GOAL OF THE EXERCISE: Once the line with "All Families (228, 132)" is found in the material, write out that line and every later line exactly, through the end.
═══
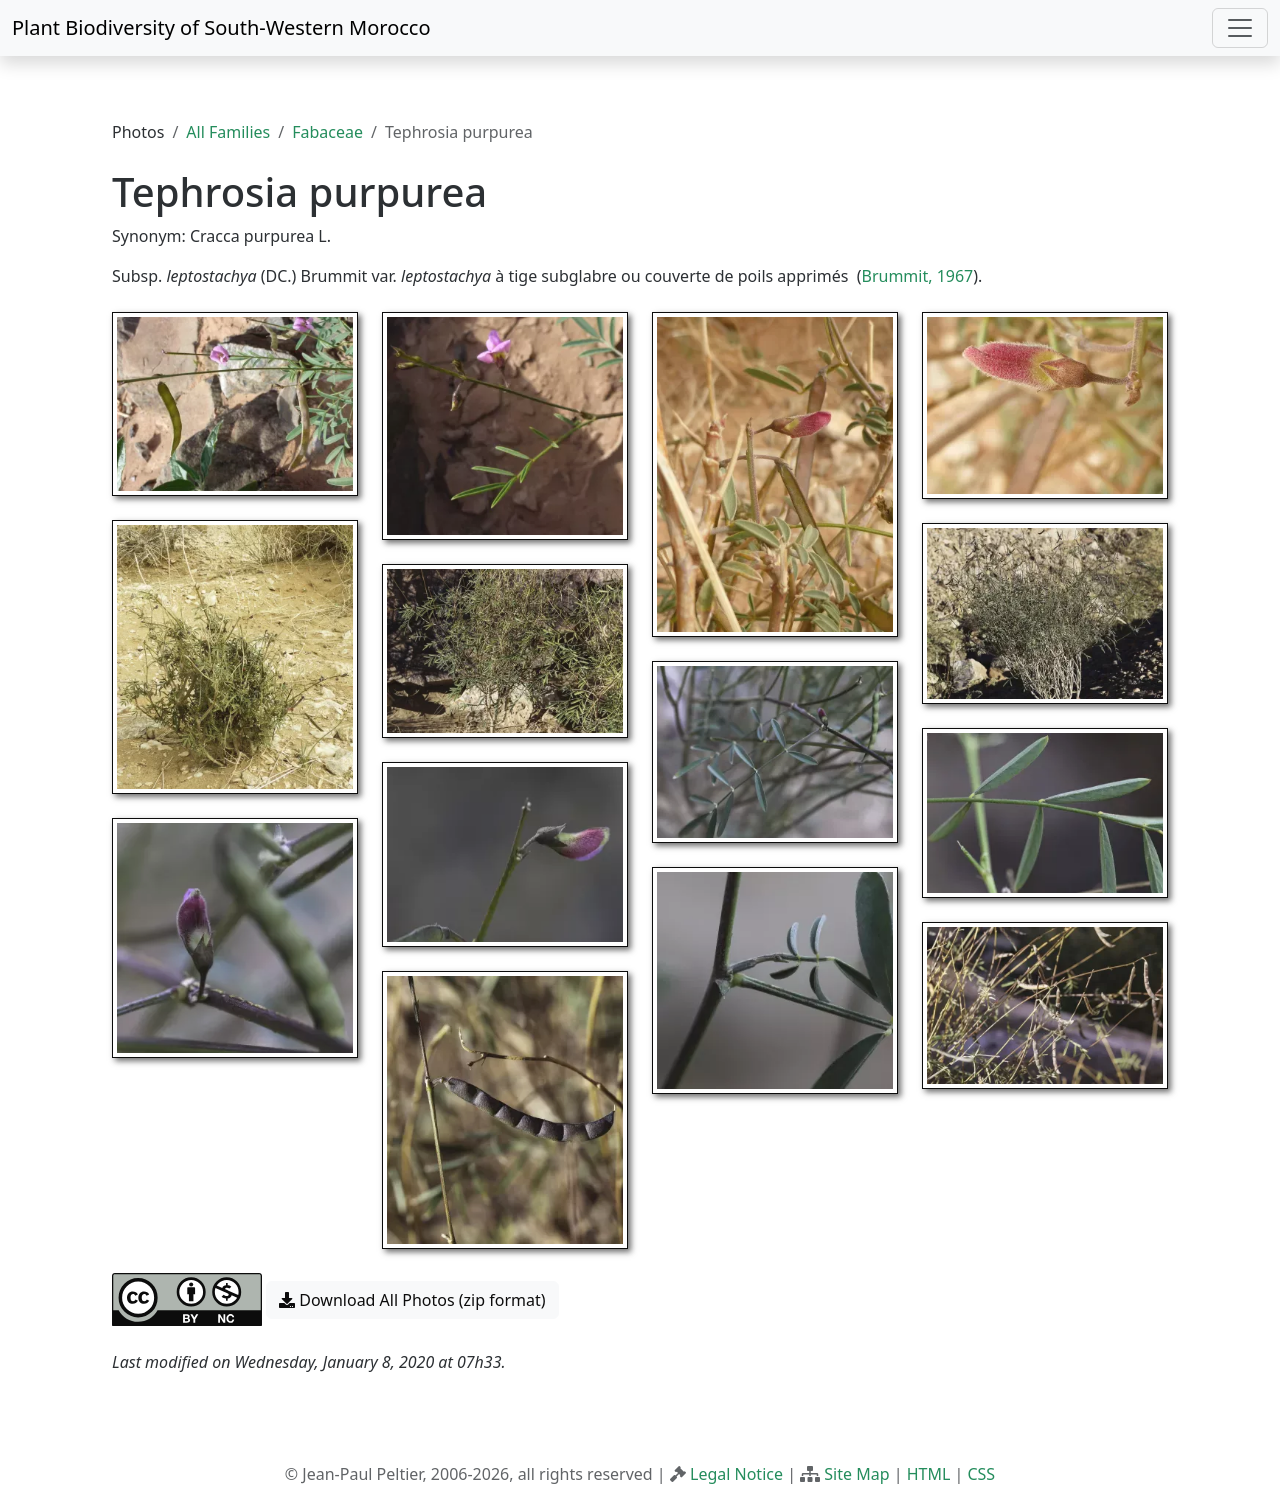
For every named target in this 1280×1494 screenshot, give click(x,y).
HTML (929, 1474)
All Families (228, 132)
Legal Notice (736, 1474)
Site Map (856, 1474)
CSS (981, 1474)
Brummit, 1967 (918, 276)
═══
SOLUTION TO THE PROBLEM:
All Families (228, 132)
Legal Notice (736, 1474)
Site Map (856, 1474)
CSS (981, 1474)
Brummit, 1967 (918, 276)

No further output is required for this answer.